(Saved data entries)
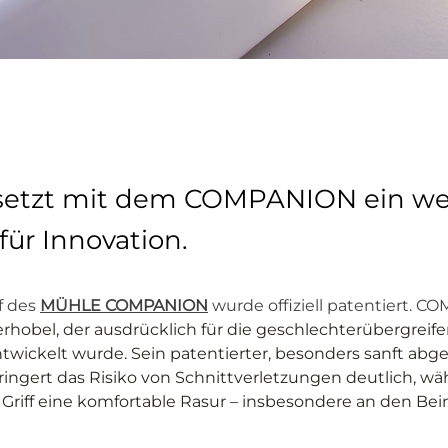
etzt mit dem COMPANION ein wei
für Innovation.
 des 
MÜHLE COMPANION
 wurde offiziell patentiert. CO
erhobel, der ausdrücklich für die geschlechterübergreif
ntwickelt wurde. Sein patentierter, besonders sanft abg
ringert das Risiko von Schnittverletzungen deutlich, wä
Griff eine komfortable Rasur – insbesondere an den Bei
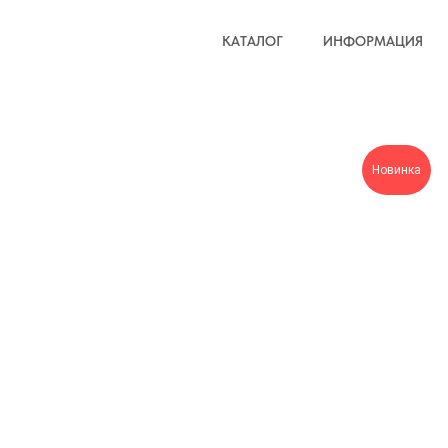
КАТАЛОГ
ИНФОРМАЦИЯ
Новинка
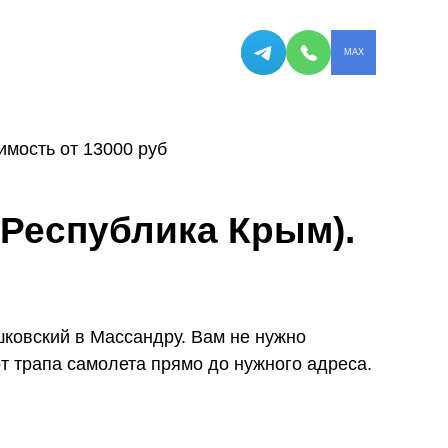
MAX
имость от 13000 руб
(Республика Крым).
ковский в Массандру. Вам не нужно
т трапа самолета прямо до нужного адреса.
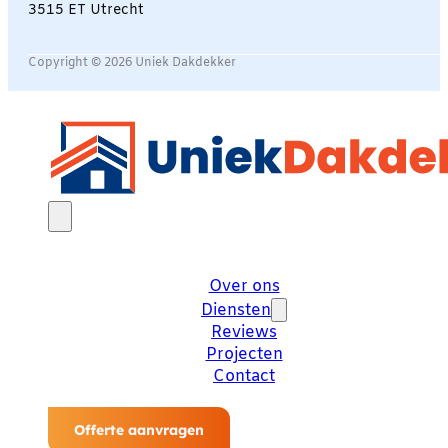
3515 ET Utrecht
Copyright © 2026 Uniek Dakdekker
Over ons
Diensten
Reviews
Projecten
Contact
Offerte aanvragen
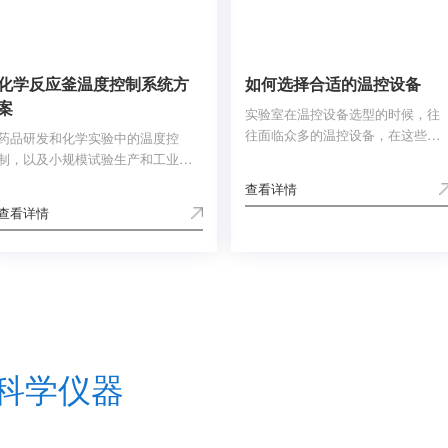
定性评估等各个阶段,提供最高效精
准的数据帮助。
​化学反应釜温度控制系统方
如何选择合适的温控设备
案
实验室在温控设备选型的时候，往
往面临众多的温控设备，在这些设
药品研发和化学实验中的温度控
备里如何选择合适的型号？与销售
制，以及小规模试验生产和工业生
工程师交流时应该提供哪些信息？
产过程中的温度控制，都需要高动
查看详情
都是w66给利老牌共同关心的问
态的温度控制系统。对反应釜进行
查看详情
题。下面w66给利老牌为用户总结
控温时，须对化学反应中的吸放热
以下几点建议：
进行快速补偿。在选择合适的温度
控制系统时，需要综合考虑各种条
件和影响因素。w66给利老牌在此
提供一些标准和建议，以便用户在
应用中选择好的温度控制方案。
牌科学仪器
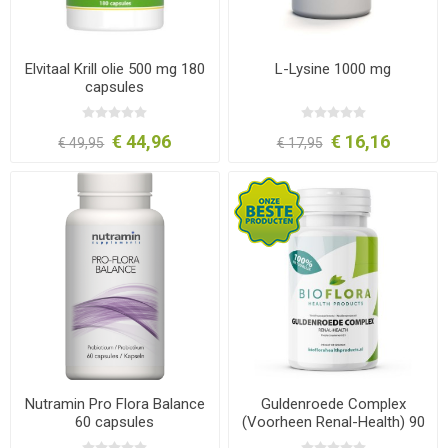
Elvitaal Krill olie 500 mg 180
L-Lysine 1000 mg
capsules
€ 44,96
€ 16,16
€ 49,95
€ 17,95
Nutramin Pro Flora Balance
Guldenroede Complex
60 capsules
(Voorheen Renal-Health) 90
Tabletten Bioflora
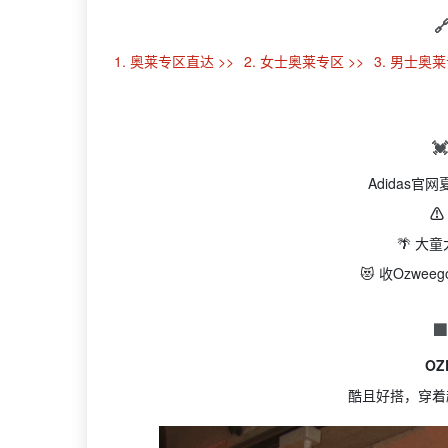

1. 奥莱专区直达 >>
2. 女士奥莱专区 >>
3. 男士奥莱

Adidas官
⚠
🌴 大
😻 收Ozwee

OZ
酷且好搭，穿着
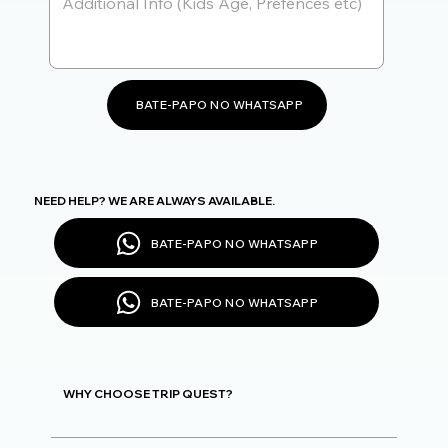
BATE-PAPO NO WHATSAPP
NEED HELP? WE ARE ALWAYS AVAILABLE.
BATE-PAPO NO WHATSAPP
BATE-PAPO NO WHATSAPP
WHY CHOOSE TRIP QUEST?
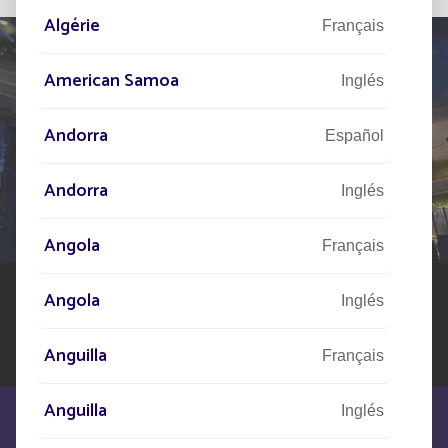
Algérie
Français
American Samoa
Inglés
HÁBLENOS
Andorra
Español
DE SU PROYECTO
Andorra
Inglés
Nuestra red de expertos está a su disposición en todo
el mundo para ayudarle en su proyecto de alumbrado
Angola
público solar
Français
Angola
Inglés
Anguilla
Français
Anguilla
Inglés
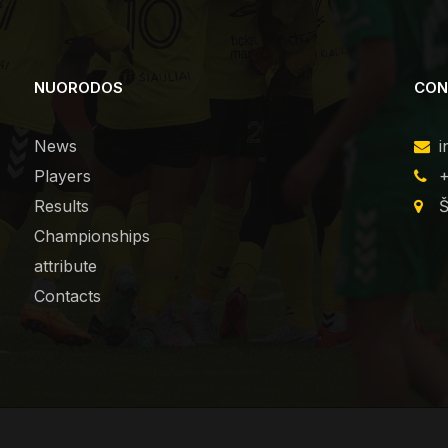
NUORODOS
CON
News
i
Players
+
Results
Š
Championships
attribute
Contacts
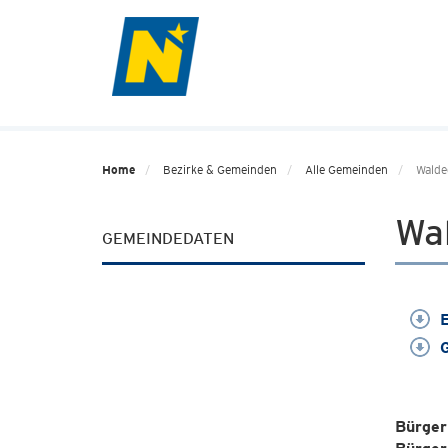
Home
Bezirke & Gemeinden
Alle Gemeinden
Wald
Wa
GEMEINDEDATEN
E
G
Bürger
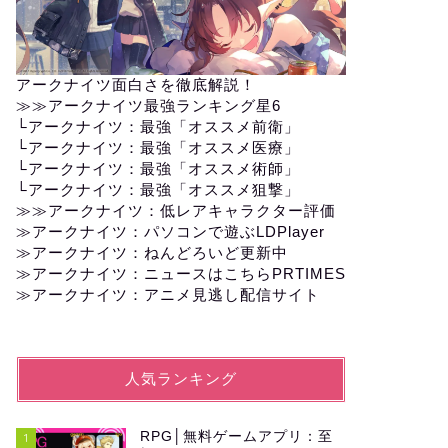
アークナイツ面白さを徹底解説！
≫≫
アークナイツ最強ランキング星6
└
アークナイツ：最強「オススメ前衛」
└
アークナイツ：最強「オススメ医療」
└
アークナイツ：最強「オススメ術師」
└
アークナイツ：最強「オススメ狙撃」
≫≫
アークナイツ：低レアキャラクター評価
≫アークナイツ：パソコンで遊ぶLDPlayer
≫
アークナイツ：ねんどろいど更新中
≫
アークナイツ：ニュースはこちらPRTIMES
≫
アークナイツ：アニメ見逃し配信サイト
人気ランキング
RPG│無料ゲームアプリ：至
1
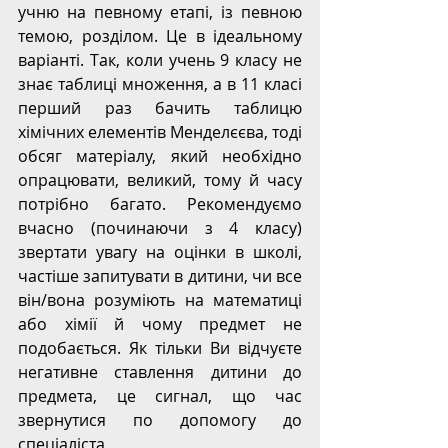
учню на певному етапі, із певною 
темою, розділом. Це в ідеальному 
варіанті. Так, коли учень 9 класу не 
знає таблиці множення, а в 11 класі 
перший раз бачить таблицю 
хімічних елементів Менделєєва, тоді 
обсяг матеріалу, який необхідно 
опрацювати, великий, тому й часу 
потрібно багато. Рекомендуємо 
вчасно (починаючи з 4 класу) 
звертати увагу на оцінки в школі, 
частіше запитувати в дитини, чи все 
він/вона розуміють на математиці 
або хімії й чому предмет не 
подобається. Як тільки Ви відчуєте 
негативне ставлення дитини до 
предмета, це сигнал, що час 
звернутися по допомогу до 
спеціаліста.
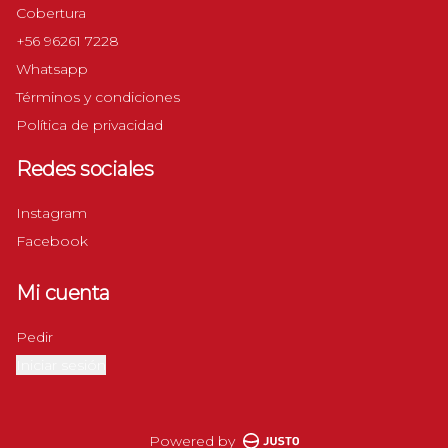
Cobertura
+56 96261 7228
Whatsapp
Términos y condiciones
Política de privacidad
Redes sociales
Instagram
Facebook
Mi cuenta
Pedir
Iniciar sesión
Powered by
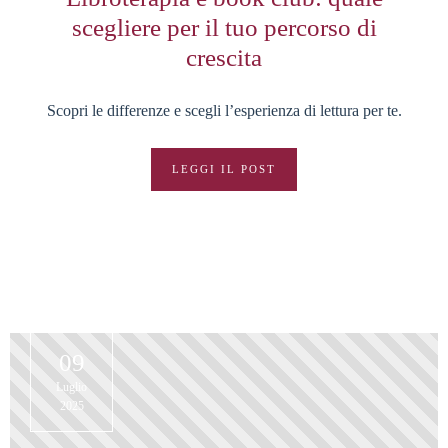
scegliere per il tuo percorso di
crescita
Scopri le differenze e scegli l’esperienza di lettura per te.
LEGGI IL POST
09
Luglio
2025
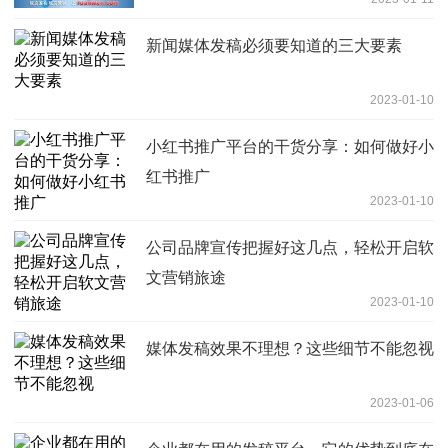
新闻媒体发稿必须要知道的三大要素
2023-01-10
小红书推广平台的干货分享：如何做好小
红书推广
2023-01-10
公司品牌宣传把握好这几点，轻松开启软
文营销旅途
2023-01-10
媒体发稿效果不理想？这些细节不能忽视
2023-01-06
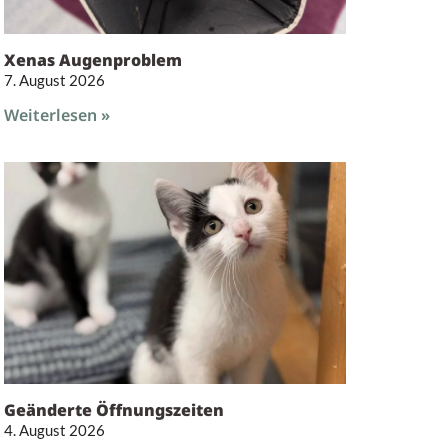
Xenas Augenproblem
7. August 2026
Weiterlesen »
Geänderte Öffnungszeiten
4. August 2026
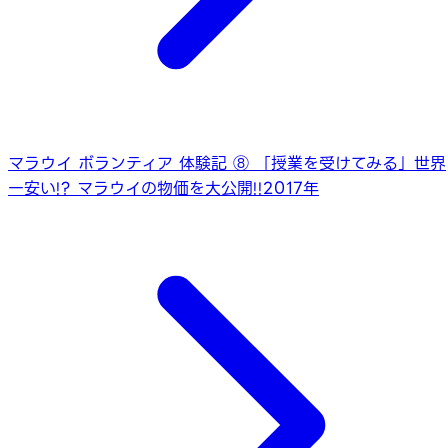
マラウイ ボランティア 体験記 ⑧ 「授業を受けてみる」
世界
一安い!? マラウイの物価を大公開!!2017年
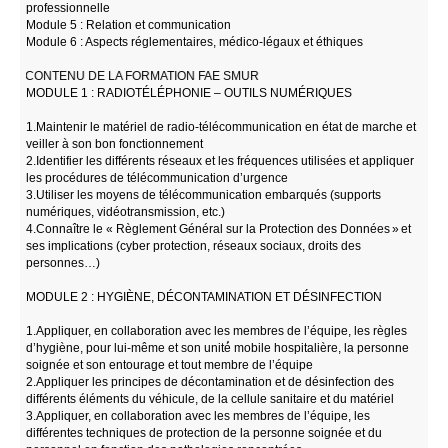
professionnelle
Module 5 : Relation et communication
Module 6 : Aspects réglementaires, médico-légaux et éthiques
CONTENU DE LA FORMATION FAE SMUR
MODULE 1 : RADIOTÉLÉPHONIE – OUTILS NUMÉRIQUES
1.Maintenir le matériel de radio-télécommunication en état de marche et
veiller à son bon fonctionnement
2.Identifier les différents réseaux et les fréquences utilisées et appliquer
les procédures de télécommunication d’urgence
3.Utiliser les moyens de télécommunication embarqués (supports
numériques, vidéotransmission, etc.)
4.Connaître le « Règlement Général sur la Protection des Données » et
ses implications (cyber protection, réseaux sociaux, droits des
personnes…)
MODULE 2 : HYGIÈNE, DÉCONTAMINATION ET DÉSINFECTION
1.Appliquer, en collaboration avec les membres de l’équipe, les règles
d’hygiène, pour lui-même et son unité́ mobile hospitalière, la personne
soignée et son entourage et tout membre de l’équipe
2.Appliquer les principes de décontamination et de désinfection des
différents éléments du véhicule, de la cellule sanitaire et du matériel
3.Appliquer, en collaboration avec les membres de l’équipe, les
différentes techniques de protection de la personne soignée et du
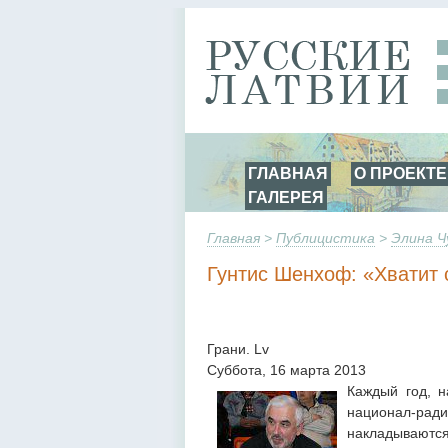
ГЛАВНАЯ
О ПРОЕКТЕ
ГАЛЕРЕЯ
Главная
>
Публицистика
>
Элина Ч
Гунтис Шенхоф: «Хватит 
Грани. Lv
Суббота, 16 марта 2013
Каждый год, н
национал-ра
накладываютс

EXERCISE REQUIREMENTS
Among the entries above, how many lines hold the word "COMPANION"? Reply with only that number.

SOLUTION FOR THIS PROBLEM
2